• _What this task involves_: Set down the data again exactly. Pictures are not part of the copy.
---------- Information
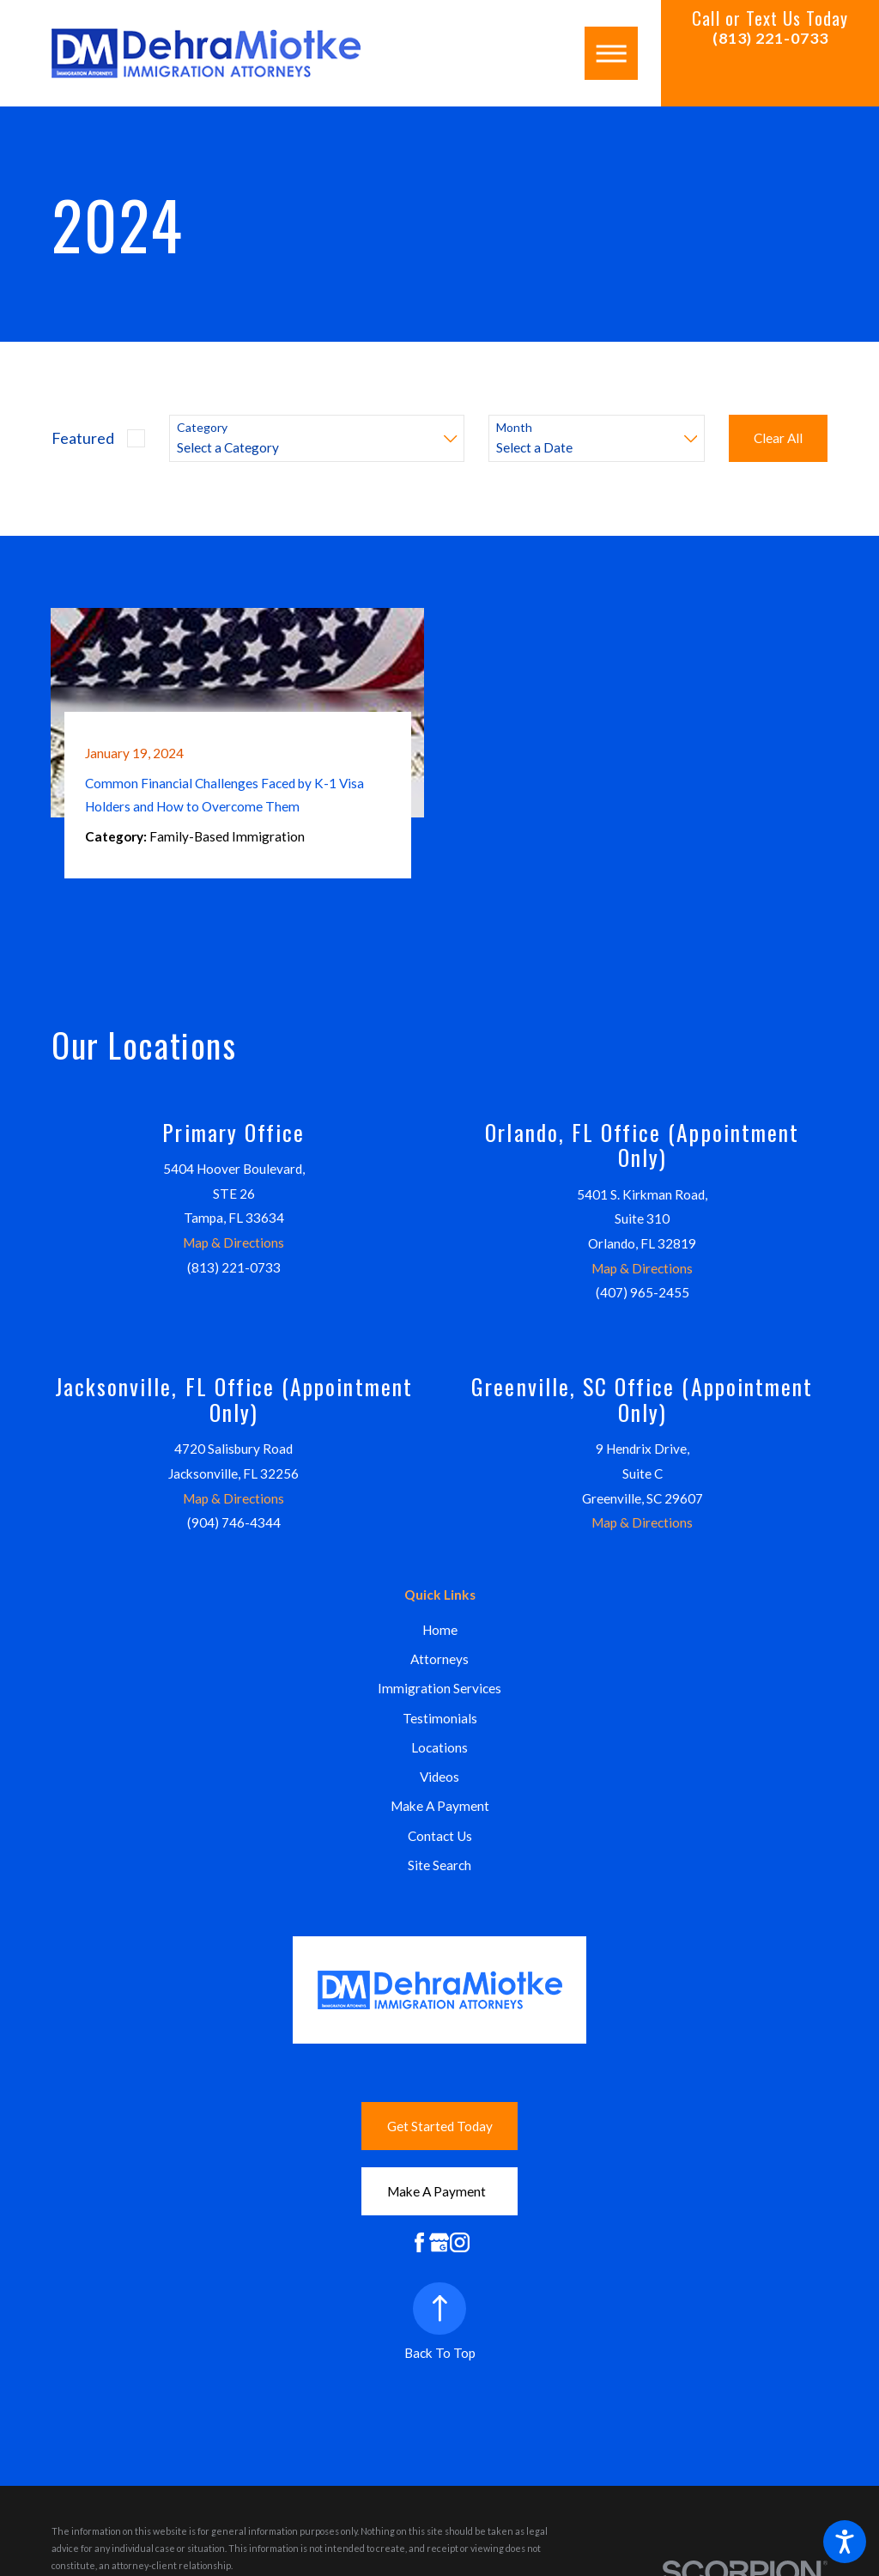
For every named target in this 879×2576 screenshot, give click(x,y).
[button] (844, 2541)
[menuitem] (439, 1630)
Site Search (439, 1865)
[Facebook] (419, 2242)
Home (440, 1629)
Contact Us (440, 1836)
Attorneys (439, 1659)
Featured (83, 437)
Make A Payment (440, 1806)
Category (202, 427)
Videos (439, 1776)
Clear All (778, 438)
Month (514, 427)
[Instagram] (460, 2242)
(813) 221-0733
--------------------
• _Solution below_:
For every named target in this 879×2576 screenshot, give click(x,y).
[button] (844, 2541)
[menuitem] (439, 1630)
Site Search (439, 1865)
[Facebook] (419, 2242)
Home (440, 1629)
Contact Us (440, 1836)
Attorneys (439, 1659)
Featured (83, 437)
Make A Payment (440, 1806)
Category (202, 427)
Videos (439, 1776)
Clear All (778, 438)
Month (514, 427)
[Instagram] (460, 2242)
(813) 221-0733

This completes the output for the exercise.